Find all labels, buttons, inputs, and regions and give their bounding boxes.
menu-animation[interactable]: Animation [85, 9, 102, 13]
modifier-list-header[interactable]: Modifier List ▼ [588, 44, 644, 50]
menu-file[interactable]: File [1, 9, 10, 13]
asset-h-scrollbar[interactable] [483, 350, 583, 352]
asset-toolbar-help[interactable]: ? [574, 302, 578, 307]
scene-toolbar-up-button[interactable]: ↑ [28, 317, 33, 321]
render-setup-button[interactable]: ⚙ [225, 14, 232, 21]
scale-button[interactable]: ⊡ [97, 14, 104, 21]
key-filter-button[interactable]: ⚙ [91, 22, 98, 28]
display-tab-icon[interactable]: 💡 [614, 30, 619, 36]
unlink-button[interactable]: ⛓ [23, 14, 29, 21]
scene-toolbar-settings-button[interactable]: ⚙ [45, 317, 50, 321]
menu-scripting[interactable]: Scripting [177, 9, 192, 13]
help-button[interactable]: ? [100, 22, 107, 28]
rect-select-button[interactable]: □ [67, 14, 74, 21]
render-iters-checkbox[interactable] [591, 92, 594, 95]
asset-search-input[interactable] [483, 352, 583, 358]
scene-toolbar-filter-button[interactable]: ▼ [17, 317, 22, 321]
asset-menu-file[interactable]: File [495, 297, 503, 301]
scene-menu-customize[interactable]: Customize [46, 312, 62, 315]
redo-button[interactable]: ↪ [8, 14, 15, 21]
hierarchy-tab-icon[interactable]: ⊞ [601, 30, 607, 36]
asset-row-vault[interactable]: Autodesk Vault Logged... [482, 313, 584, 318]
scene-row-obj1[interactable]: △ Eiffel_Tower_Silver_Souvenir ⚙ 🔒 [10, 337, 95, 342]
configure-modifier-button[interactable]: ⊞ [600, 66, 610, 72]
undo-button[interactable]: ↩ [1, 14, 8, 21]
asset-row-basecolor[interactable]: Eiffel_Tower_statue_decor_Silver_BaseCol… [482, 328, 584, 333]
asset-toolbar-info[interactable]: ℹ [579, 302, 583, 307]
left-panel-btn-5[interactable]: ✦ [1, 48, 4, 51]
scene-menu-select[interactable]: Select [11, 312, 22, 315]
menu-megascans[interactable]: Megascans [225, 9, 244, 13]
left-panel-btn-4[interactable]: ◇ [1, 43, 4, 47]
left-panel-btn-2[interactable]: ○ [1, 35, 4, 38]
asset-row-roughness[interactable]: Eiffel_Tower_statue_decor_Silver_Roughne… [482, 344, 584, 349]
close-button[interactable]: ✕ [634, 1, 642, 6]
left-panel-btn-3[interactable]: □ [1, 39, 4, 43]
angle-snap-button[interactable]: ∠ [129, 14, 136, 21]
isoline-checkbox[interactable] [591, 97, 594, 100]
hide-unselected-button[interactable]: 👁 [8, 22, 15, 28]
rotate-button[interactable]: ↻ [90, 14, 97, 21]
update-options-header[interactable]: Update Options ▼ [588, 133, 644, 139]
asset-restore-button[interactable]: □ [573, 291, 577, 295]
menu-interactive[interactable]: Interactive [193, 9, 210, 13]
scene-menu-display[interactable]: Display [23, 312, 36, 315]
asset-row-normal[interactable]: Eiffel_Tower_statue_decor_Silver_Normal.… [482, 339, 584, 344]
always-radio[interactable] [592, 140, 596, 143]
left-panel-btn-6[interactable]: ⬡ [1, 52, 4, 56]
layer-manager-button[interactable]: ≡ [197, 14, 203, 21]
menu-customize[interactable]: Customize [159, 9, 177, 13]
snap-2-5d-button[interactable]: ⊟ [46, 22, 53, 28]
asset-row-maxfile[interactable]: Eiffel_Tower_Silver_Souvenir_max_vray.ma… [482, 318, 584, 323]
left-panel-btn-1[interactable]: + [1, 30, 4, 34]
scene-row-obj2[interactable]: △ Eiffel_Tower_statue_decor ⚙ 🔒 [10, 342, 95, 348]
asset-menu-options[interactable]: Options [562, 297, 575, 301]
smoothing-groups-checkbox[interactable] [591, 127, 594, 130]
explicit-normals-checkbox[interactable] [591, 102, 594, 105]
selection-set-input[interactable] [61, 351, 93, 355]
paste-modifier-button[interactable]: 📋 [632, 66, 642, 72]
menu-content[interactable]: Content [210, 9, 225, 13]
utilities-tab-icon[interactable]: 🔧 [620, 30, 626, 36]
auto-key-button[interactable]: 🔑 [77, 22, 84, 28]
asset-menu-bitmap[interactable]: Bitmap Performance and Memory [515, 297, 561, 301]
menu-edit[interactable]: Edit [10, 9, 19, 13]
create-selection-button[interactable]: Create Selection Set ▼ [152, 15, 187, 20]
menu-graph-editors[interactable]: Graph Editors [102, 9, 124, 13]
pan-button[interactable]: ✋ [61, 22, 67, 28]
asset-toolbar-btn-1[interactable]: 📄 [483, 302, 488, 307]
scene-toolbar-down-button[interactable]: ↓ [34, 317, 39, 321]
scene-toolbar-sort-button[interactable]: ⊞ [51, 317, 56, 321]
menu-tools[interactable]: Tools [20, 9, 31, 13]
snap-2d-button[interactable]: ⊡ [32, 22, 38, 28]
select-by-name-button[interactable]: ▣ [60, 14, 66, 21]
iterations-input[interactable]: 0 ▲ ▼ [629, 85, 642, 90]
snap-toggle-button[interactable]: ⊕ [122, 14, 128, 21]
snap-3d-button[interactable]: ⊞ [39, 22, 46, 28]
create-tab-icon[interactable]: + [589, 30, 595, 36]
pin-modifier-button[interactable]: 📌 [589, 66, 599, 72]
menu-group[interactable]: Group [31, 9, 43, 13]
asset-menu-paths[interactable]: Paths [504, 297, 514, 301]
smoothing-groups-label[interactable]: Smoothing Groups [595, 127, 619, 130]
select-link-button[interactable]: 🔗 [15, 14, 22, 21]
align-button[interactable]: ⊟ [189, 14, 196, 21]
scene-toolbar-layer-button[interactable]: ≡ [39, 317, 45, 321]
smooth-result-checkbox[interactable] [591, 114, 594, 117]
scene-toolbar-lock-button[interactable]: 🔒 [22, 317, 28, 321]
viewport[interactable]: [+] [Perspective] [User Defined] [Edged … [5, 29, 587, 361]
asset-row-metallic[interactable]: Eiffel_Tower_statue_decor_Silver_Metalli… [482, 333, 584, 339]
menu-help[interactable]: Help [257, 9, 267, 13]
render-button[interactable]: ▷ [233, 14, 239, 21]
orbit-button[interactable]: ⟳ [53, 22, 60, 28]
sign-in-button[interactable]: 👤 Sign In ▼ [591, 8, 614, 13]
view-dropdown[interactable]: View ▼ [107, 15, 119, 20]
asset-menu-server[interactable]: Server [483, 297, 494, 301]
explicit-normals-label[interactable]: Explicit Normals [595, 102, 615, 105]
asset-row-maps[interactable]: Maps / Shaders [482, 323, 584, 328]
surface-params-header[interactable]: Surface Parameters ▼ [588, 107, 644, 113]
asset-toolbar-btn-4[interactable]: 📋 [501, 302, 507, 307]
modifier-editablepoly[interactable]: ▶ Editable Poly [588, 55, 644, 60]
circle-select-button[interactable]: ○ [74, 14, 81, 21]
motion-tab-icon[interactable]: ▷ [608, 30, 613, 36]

* * * * *

# Exercise:
Every entry above must be reproduced word for word.

# Response to this exercise:
Find all labels, buttons, inputs, and regions and give their bounding boxes.
menu-animation[interactable]: Animation [85, 9, 102, 13]
modifier-list-header[interactable]: Modifier List ▼ [588, 44, 644, 50]
menu-file[interactable]: File [1, 9, 10, 13]
asset-h-scrollbar[interactable] [483, 350, 583, 352]
asset-toolbar-help[interactable]: ? [574, 302, 578, 307]
scene-toolbar-up-button[interactable]: ↑ [28, 317, 33, 321]
render-setup-button[interactable]: ⚙ [225, 14, 232, 21]
scale-button[interactable]: ⊡ [97, 14, 104, 21]
key-filter-button[interactable]: ⚙ [91, 22, 98, 28]
display-tab-icon[interactable]: 💡 [614, 30, 619, 36]
unlink-button[interactable]: ⛓ [23, 14, 29, 21]
scene-toolbar-settings-button[interactable]: ⚙ [45, 317, 50, 321]
menu-scripting[interactable]: Scripting [177, 9, 192, 13]
help-button[interactable]: ? [100, 22, 107, 28]
rect-select-button[interactable]: □ [67, 14, 74, 21]
render-iters-checkbox[interactable] [591, 92, 594, 95]
asset-search-input[interactable] [483, 352, 583, 358]
scene-toolbar-filter-button[interactable]: ▼ [17, 317, 22, 321]
asset-menu-file[interactable]: File [495, 297, 503, 301]
scene-menu-customize[interactable]: Customize [46, 312, 62, 315]
redo-button[interactable]: ↪ [8, 14, 15, 21]
hierarchy-tab-icon[interactable]: ⊞ [601, 30, 607, 36]
asset-row-vault[interactable]: Autodesk Vault Logged... [482, 313, 584, 318]
scene-row-obj1[interactable]: △ Eiffel_Tower_Silver_Souvenir ⚙ 🔒 [10, 337, 95, 342]
configure-modifier-button[interactable]: ⊞ [600, 66, 610, 72]
undo-button[interactable]: ↩ [1, 14, 8, 21]
asset-row-basecolor[interactable]: Eiffel_Tower_statue_decor_Silver_BaseCol… [482, 328, 584, 333]
asset-toolbar-info[interactable]: ℹ [579, 302, 583, 307]
left-panel-btn-5[interactable]: ✦ [1, 48, 4, 51]
scene-menu-select[interactable]: Select [11, 312, 22, 315]
menu-megascans[interactable]: Megascans [225, 9, 244, 13]
left-panel-btn-4[interactable]: ◇ [1, 43, 4, 47]
left-panel-btn-2[interactable]: ○ [1, 35, 4, 38]
asset-row-roughness[interactable]: Eiffel_Tower_statue_decor_Silver_Roughne… [482, 344, 584, 349]
close-button[interactable]: ✕ [634, 1, 642, 6]
left-panel-btn-3[interactable]: □ [1, 39, 4, 43]
angle-snap-button[interactable]: ∠ [129, 14, 136, 21]
isoline-checkbox[interactable] [591, 97, 594, 100]
hide-unselected-button[interactable]: 👁 [8, 22, 15, 28]
rotate-button[interactable]: ↻ [90, 14, 97, 21]
update-options-header[interactable]: Update Options ▼ [588, 133, 644, 139]
asset-restore-button[interactable]: □ [573, 291, 577, 295]
menu-interactive[interactable]: Interactive [193, 9, 210, 13]
scene-menu-display[interactable]: Display [23, 312, 36, 315]
asset-row-normal[interactable]: Eiffel_Tower_statue_decor_Silver_Normal.… [482, 339, 584, 344]
always-radio[interactable] [592, 140, 596, 143]
left-panel-btn-6[interactable]: ⬡ [1, 52, 4, 56]
layer-manager-button[interactable]: ≡ [197, 14, 203, 21]
menu-customize[interactable]: Customize [159, 9, 177, 13]
snap-2-5d-button[interactable]: ⊟ [46, 22, 53, 28]
asset-row-maxfile[interactable]: Eiffel_Tower_Silver_Souvenir_max_vray.ma… [482, 318, 584, 323]
left-panel-btn-1[interactable]: + [1, 30, 4, 34]
scene-row-obj2[interactable]: △ Eiffel_Tower_statue_decor ⚙ 🔒 [10, 342, 95, 348]
asset-menu-options[interactable]: Options [562, 297, 575, 301]
smoothing-groups-checkbox[interactable] [591, 127, 594, 130]
explicit-normals-checkbox[interactable] [591, 102, 594, 105]
selection-set-input[interactable] [61, 351, 93, 355]
paste-modifier-button[interactable]: 📋 [632, 66, 642, 72]
menu-content[interactable]: Content [210, 9, 225, 13]
utilities-tab-icon[interactable]: 🔧 [620, 30, 626, 36]
auto-key-button[interactable]: 🔑 [77, 22, 84, 28]
asset-menu-bitmap[interactable]: Bitmap Performance and Memory [515, 297, 561, 301]
menu-edit[interactable]: Edit [10, 9, 19, 13]
create-selection-button[interactable]: Create Selection Set ▼ [152, 15, 187, 20]
menu-graph-editors[interactable]: Graph Editors [102, 9, 124, 13]
pan-button[interactable]: ✋ [61, 22, 67, 28]
asset-toolbar-btn-1[interactable]: 📄 [483, 302, 488, 307]
scene-toolbar-down-button[interactable]: ↓ [34, 317, 39, 321]
scene-toolbar-sort-button[interactable]: ⊞ [51, 317, 56, 321]
menu-tools[interactable]: Tools [20, 9, 31, 13]
snap-2d-button[interactable]: ⊡ [32, 22, 38, 28]
select-by-name-button[interactable]: ▣ [60, 14, 66, 21]
iterations-input[interactable]: 0 ▲ ▼ [629, 85, 642, 90]
snap-toggle-button[interactable]: ⊕ [122, 14, 128, 21]
snap-3d-button[interactable]: ⊞ [39, 22, 46, 28]
create-tab-icon[interactable]: + [589, 30, 595, 36]
pin-modifier-button[interactable]: 📌 [589, 66, 599, 72]
menu-group[interactable]: Group [31, 9, 43, 13]
asset-menu-paths[interactable]: Paths [504, 297, 514, 301]
smoothing-groups-label[interactable]: Smoothing Groups [595, 127, 619, 130]
select-link-button[interactable]: 🔗 [15, 14, 22, 21]
align-button[interactable]: ⊟ [189, 14, 196, 21]
scene-toolbar-layer-button[interactable]: ≡ [39, 317, 45, 321]
smooth-result-checkbox[interactable] [591, 114, 594, 117]
scene-toolbar-lock-button[interactable]: 🔒 [22, 317, 28, 321]
viewport[interactable]: [+] [Perspective] [User Defined] [Edged … [5, 29, 587, 361]
asset-row-metallic[interactable]: Eiffel_Tower_statue_decor_Silver_Metalli… [482, 333, 584, 339]
menu-help[interactable]: Help [257, 9, 267, 13]
render-button[interactable]: ▷ [233, 14, 239, 21]
orbit-button[interactable]: ⟳ [53, 22, 60, 28]
sign-in-button[interactable]: 👤 Sign In ▼ [591, 8, 614, 13]
view-dropdown[interactable]: View ▼ [107, 15, 119, 20]
asset-menu-server[interactable]: Server [483, 297, 494, 301]
explicit-normals-label[interactable]: Explicit Normals [595, 102, 615, 105]
asset-row-maps[interactable]: Maps / Shaders [482, 323, 584, 328]
surface-params-header[interactable]: Surface Parameters ▼ [588, 107, 644, 113]
asset-toolbar-btn-4[interactable]: 📋 [501, 302, 507, 307]
modifier-editablepoly[interactable]: ▶ Editable Poly [588, 55, 644, 60]
circle-select-button[interactable]: ○ [74, 14, 81, 21]
motion-tab-icon[interactable]: ▷ [608, 30, 613, 36]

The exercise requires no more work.